The ‘fake news’ fiasco

Has Smriti Irani, Union Minister for Textiles and Information and Broadcasting (I&B), become an embarrassment for the government? Her fake news press release is not the first time she’s stumbled on a banana skin. There have been several earlier occasions and each time she’s thrown the skin herself. Let me recount the facts, and then you can decide for yourself.

 

The fake news episode is, of course, the worst. Only infrequently does the Prime Minister’s Office overrule a decision by a senior colleague in less than 24 hours. It’s even more rare for this to be made public. Ms. Irani was not allowed to claim she changed her mind. She was ordered to do so.

Ever since 2014

However, Ms. Irani’s gaffes go all the way back to 2014, beginning with contradictory claims about her Bachelor’s certificate. Eventually, she was moved from the HRD Ministry. By then she was considered “the most controversial Minister in the NDA government”.

But her worst errors have happened in connection with the media. The first happened just weeks after she took over as I&B Minister in July last year. The incident revealed that she not only lacks judgment but needs a better sense of humour.

 

It happened when the Press Trust of India released a photograph of some people wearing Narendra Modi and Nitish Kumar masks to mark friendship day.

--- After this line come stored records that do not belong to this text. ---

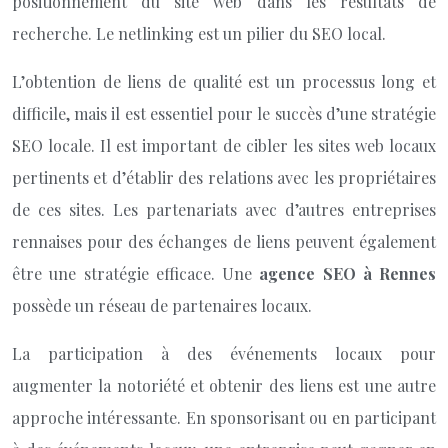
positionnement du site web dans les résultats de
recherche. Le netlinking est un pilier du SEO local.
L’obtention de liens de qualité est un processus long et
difficile, mais il est essentiel pour le succès d’une stratégie
SEO locale. Il est important de cibler les sites web locaux
pertinents et d’établir des relations avec les propriétaires
de ces sites. Les partenariats avec d’autres entreprises
rennaises pour des échanges de liens peuvent également
être une stratégie efficace. Une
agence SEO à Rennes
possède un réseau de partenaires locaux.
La participation à des événements locaux pour
augmenter la notoriété et obtenir des liens est une autre
approche intéressante. En sponsorisant ou en participant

It was a harmless picture of an innocuous bit of innocent fun but enough to enrage Irani. “Is this how elected heads will be projected?” she asked PTI on Twitter. “Is this your official stand?”

Clearly, the I&B Minister did not accept a news agency’s right to release a picture it thought the public wanted to see. More significantly, she did not accept politicians could be mocked. Most obvious of all, she felt she could admonish the media without contradicting her government’s commitment to honour free speech.

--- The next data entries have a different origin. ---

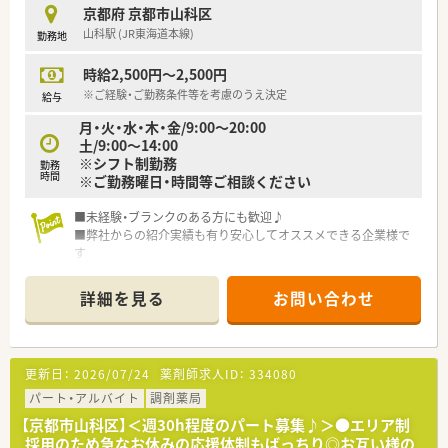
京都府 京都市山科区
山科駅 (JR東海道本線)
勤務地
時給2,500円～2,500円
※ご経験・ご勤務条件等を考慮のうえ決定
給与
月・火・水・木・金/9:00～20:00
土/9:00～14:00
※シフト制勤務
勤務
時間
※ご勤務曜日・時間等ご相談ください
■未経験・ブランクのある方にも歓迎♪
■弊社からの紹介実績も有り安心してオススメできる企業様で
す
詳細を見る
お問い合わせ
更新日：
2026/07/24
薬剤師求人ID：
334080
パート・アルバイト
調剤薬局
【京都市山科区】＜週30h程度のパート募集♪＞●エリア制
採用のため急なお休みの応援体制もばっちり◎お互い様の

At the time the Prime Minister did not intervene, and PTI was forced to issue an apology. This may have left Ms. Irani feeling triumphant but it also proved she doesn’t understand what free speech is all about. George Orwell once pointed out that free speech doesn’t mean anything unless someone is offended. And if that person is the Prime Minister or a colleague, they have to accept it as the price of freedom.

Far more serious are her run-ins with Prasar Bharati. I’ll come to the specific issues in a moment’s time, but first consider the tone and tenor of the Prasar Bharati Chairman A. Surya Prakash’s angry comments. And remember, he was appointed by the NDA government. He is not a survivor from the days of its predecessor.

 

“The bureaucrats in the Ministry have passed several orders which indicate that they have utter contempt for the Prasar Bharati Act. In fact, they behave as if the Act does not exist at all,” Mr. Prakash told The Hindu. “I regard such orders as gross contempt of the Act and of Parliament itself.”

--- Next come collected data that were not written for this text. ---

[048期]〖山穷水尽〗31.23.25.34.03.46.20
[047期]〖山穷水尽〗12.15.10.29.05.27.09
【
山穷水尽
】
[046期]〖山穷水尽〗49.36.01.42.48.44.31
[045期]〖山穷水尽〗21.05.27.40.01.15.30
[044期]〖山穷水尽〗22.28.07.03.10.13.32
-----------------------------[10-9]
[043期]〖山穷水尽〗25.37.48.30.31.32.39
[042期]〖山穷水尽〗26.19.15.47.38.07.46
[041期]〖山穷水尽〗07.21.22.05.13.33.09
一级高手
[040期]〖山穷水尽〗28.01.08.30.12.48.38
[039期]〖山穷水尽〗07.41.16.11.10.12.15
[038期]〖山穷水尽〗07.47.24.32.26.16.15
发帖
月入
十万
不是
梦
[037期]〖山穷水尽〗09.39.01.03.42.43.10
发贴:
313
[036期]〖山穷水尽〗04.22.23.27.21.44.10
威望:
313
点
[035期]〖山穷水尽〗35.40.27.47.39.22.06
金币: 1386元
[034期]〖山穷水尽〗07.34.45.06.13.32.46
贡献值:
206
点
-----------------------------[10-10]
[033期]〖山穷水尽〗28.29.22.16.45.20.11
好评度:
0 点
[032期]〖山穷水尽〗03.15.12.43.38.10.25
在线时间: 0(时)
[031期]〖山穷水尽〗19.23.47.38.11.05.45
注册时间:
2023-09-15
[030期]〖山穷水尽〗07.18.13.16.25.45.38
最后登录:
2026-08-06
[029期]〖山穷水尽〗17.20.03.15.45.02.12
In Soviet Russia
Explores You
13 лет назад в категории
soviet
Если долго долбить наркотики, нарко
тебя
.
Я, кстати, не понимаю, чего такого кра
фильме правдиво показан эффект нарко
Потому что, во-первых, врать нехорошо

Perhaps the most serious cause of the problem is the Ministry’s order requiring that the Prasar Bharati CEO’s appraisal be done by the I&B Secretary and reviewed by the Minister. Mr. Prakash calls this “absolutely and patently illegal”. It flouts Section 6(vii) of the Act which stipulates that the CEO is an employee of the Corporation and not the Ministry.

However, the Corporation’s differences and discord with the Ministry have several more causes. In February, the Ministry directed Prasar Bharati to terminate all contractual employees. This was a blatant attempt to undermine its autonomy to hire its own staff. It wanted a serving IAS officer appointed as a full-time member of the Corporation’s board, ignoring the fact such people should be employees of Prasar Bharati and selected by a committee chaired by the Vice President. It wanted officers of the Indian Information Service, which comes under the Ministry, to work with Doordarshan and AIR news divisions. It wanted ₹2.92 crore paid to a Mumbai-based private firm for services that could easily have been performed by Prasar Bharati itself. It’s even held back release of money allocated by the Finance Ministry, presumably to force acceptance of its orders.

We, therefore, have a clear rift between Prasar Bharati and the Modi government. Mr. Prakash may only talk about “bureaucrats” but they would not act without Ms. Irani’s support.

The latest folly

The recent ‘fake news’ guidelines compounded her folly. The truth is fake news is hard to define and even, at times, to identify. It’s also generated by multiple sources and not just journalists. In these circumstances, Ms. Irani’s ‘cure’ was arguably worse than the disease. The attempt to suspend a journalist’s accreditation before proof of guilt was liable to be misused. To many it suggested an attempt to muzzle the media in this crucial year before the 2019 elections. Finally, the fact that she made her decision known around the same time that Malaysia is proposing high-handed action against fake news — prior to its own election — only added to doubt and suspicion.

As far as the journalist community is concerned, on this occasion she went one step too far. She has shown she doesn’t understand journalism, cannot be relied upon to protect press freedom and, therefore, does not deserve to be I&B Minister.

So, now, what’s your answer to the question: has Smriti Irani become an embarrassment? Mine is obvious.